The books in the MIT Essential Knowledge series all sound interesting to me, and I have high expectations for anything that carries the MIT brand, but so far they have been disppointing. This book starts with a lot of definitions of jargony terms and then moves on to stupidly obvious business advice about how to make decisions relating to cloud computing implementations. And it felt out of date to me. Most of the implementation choices that were difficult five years ago have been packaged and simplified, and the book didn't even mention how cloud computing relates to the two hot tech topics of today - Web3 and AI.
In the IT industry “cloud” is one of the both most mentioned and most misleading jargon. It is more a concept than a definition, continuously evolving and expanding.
The author has done a great job introducing key concepts of cloud computing and making the book still readable to a layperson like me.
Really high-level overview : mostly meant for decision makers.
Two new layers of Cloud computer that I previously didn't came across and was introduced to here: Business as a service, and information as a service. Both makes a lot of sense to have there own category and could have potential benefits from this particular categorizations.
Good book which covers Cloud Computing from business/user perspective. Topics such pricing models, IaaS, PaaS, SaaS, INaaS, BPaaS are well-explained with good use cases. A nice guide to explain Cloud Computing to business people interested in leverage their product/services using the Cloud.
This book is intended for folks who are completely unaware of cloud computing. It just skims the surface on both non-tech and tech fronts of cloud computing listing the common and basic questions pertinent to cloud computing.
This book missed the mark for me. The book is definitely academic, attempting to provide a framework for considering cloud computing. However, I found it was too "down in the weeds" while also not fully fleshed out. The book covered the span of important cloud topics but did not provide the critical knowledge (sorry, gotta pun - this book on clouds was too fluffy..).

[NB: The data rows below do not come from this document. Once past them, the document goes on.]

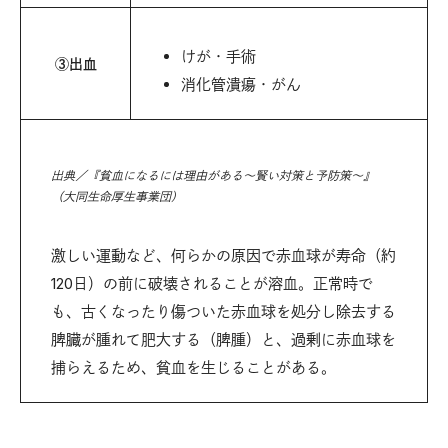
けが・手術
③出血
消化管潰瘍・がん
出典／『貧血になるには理由がある～賢い対策と予防策～』
（大同生命厚生事業団）
激しい運動など、何らかの原因で赤血球が寿命（約
120日）の前に破壊されることが溶血。正常時で
も、古くなったり傷ついた赤血球を処分し除去する
脾臓が腫れて肥大する（脾腫）と、過剰に赤血球を
捕らえるため、貧血を生じることがある。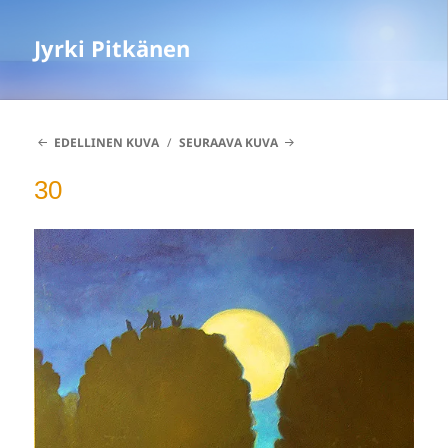
Jyrki Pitkänen
EDELLINEN KUVA
SEURAAVA KUVA
30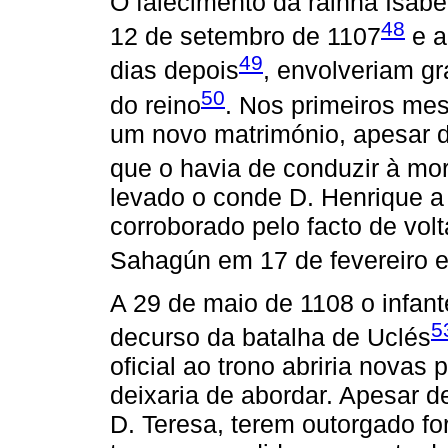
O falecimento da rainha Isab
48
12 de setembro de 1107
e a
49
dias depois
, envolveriam gr
50
do reino
. Nos primeiros mes
um novo matrimónio, apesar 
que o havia de conduzir à mor
levado o conde D. Henrique a 
corroborado pelo facto de vo
Sahagún em 17 de fevereiro 
A 29 de maio de 1108 o infan
5
decurso da batalha de Uclés
oficial ao trono abriria novas
deixaria de abordar. Apesar 
D. Teresa, terem outorgado f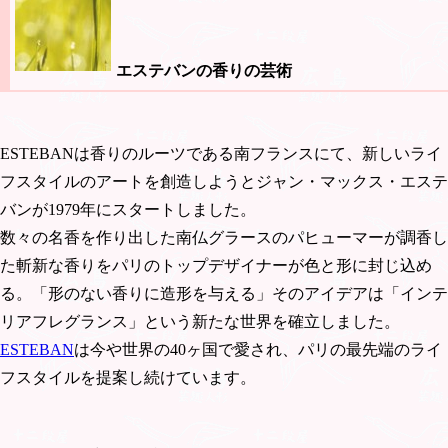
エステバンの香りの芸術
ESTEBANは香りのルーツである南フランスにて、新しいライ
フスタイルのアートを創造しようとジャン・マックス・エステ
バンが1979年にスタートしました。
数々の名香を作り出した南仏グラースのパヒューマーが調香し
た斬新な香りをパリのトップデザイナーが色と形に封じ込め
る。「形のない香りに造形を与える」そのアイデアは「インテ
リアフレグランス」という新たな世界を確立しました。
ESTEBAN
は今や世界の40ヶ国で愛され、パリの最先端のライ
フスタイルを提案し続けています。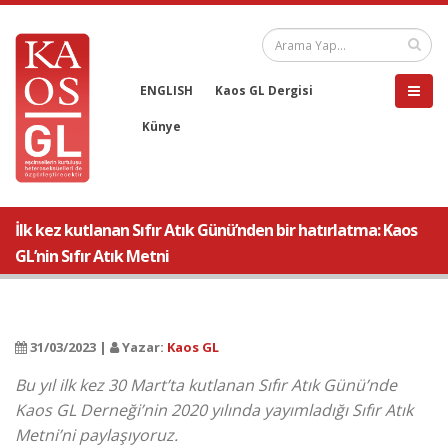
ENGLISH
Kaos GL Dergisi
Künye
İlk kez kutlanan Sıfır Atık Günü’nden bir hatırlatma: Kaos
GL’nin Sıfır Atık Metni
31/03/2023 |
Yazar:
Kaos GL
Bu yıl ilk kez 30 Mart’ta kutlanan Sıfır Atık Günü’nde
Kaos GL Derneği’nin 2020 yılında yayımladığı Sıfır Atık
Metni’ni paylaşıyoruz.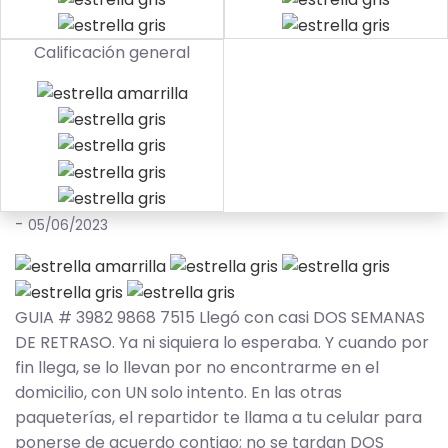
Calificación general
-
05/06/2023
GUIA # 3982 9868 7515 Llegó con casi DOS SEMANAS
DE RETRASO. Ya ni siquiera lo esperaba. Y cuando por
fin llega, se lo llevan por no encontrarme en el
domicilio, con UN solo intento. En las otras
paqueterías, el repartidor te llama a tu celular para
ponerse de acuerdo contigo; no se tardan DOS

The impressive looking charts ('models') were better characterized as cartoons. I'm used to hard science models - actual physics-based models used to derive charts (or, better yet here, data from the case studies). However, all the curves (I hate to call them graphs) were "hand drawn" (cartoons, masquerading as technical). This was a mix of cloud computing and business speak. Good bookshelf decoration perhaps, and packaged in a nice small way, so good for reading on the run. But not the go-to reference.
The author starts off with the premise that most people don't understand cloud computing. This is not the case for me as I work in information technology as an IT project manager and have also managed cybersecurity and IT compliance. Part of my job was doing security risk assessments of cloud hosted applications. So . . . with that said, this is a good book and anyone can learn something new from it no matter where you are in the spectrum of cloud computing knowledge.
The book provides a comprehensive introduction to cloud computing and is aimed at a non-technical reader or someone that needs to understand the keys concepts related to the cloud. It covers topics such as data integrity, security, cloud native computing, cloud patterns, best practices and success criteria when transitioning to the cloud, hybrid cloud models, and a future perspective.
Possibly valuable content rendered incomprehensible by translating bullet point text straight into audio book. The narrative was missing. Keeping focused on the text for more than 5 minutes while driving a car was a chore. That's not what a good audio book should be.